It’s a rare small business that doesn’t go through some periods of financial adversity, whether it’s right at the start or as it begins to scale up. Andrew Walsh believes that entrepreneurs will be much better placed to deal with those difficult periods if they take the time to learn at least the basics of accounting.
In this case a little learning shouldn’t be a dangerous thing, because it will mean you’re exposed to far fewer of those nasty moments when your banker jabs a finger at your balance sheet and asks, “how are you going to fund this?”
You’ll still need to hire an accountant and a credit controller of course, unless you want to spend a lot of your precious time with your company’s books, but when you need to go to the bankers for a loan it’s a big help if you can speak their language.

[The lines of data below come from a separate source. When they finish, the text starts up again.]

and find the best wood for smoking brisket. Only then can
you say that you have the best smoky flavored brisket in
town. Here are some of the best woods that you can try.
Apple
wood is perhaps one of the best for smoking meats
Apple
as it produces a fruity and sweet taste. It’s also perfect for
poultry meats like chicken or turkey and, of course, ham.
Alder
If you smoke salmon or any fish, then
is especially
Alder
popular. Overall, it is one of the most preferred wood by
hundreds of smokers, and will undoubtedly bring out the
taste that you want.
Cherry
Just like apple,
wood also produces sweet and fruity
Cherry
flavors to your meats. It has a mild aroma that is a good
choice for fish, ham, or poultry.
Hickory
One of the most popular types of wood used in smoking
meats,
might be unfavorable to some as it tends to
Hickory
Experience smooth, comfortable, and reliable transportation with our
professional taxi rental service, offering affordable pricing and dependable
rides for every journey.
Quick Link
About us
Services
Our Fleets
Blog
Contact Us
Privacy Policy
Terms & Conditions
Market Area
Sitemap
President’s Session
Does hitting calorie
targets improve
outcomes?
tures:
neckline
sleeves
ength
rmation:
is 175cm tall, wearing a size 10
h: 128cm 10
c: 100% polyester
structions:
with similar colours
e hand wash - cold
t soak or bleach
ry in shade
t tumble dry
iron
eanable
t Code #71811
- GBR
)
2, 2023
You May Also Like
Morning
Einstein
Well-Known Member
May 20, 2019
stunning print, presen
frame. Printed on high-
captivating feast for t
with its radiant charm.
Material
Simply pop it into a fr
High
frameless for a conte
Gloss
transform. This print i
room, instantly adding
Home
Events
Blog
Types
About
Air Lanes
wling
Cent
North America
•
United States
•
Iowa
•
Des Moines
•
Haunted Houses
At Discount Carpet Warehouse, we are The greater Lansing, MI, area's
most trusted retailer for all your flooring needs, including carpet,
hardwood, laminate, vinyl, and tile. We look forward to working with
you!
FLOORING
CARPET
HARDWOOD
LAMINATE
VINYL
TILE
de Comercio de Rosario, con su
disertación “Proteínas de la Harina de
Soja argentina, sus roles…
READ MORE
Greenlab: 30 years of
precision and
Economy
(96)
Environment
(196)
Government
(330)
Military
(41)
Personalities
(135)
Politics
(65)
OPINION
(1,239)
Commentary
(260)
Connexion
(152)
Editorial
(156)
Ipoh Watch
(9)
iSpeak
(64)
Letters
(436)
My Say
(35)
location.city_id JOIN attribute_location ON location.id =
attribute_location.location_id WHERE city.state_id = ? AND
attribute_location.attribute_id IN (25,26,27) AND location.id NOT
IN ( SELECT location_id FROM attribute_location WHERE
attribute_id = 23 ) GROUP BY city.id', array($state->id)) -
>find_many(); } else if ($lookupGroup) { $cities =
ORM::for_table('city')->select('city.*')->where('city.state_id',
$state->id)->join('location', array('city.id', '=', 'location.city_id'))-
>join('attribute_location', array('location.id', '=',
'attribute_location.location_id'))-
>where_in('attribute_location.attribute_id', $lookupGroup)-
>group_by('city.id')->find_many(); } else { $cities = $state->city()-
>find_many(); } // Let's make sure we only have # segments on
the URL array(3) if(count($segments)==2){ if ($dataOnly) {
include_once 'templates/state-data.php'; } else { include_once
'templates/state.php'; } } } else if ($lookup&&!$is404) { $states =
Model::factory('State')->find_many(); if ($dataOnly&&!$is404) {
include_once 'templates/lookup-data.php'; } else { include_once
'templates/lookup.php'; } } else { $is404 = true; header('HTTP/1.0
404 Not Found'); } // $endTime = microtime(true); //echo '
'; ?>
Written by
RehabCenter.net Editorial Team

It’s great if you can start up without any debt, but it’s important not to be underfunded. If you don’t have enough cash in a young business, you risk stunting its growth. If you do decide you need finance, check to see if any grants are available before you turn to the banks.
Banks are often reluctant to lend to small businesses, and there’s a fair chance that any loan they offer will be conditional on security against your assets. You need to look hard at the terms, because they can be extremely rigorous. Plan for the worst-case scenario, and whatever decision you make, be sure that you can deal with the repercussions.
But Andrew believes that determination and persistence are even more important than talent, and it’s when their business is struggling that entrepreneurs prove their mettle.
They need to roll their sleeves up and never lose sights of their goals.